Start of Block

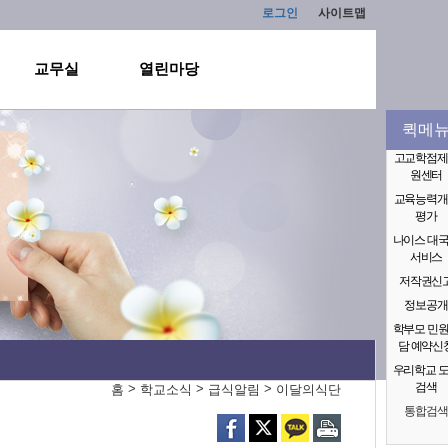
로그인
사이트맵
교무실
열린마당
퀵메
고교학점제
원센터
교육능력개
평가
나이스 대
서비스
저작권신
정보공개
학부모 민
담 예약신
우리학교 
검색
>
>
>
홈
학교소식
급식알림
이달의식단
통합검색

End of Block

For this exercise, transcribe the entries verbatim and skip all pictures.

로그인
사이트맵
교무실
열린마당
퀵메
고교학점제
원센터
교육능력개
평가
나이스 대
서비스
저작권신
정보공개
학부모 민
담 예약신
우리학교 
검색
>
>
>
홈
학교소식
급식알림
이달의식단
통합검색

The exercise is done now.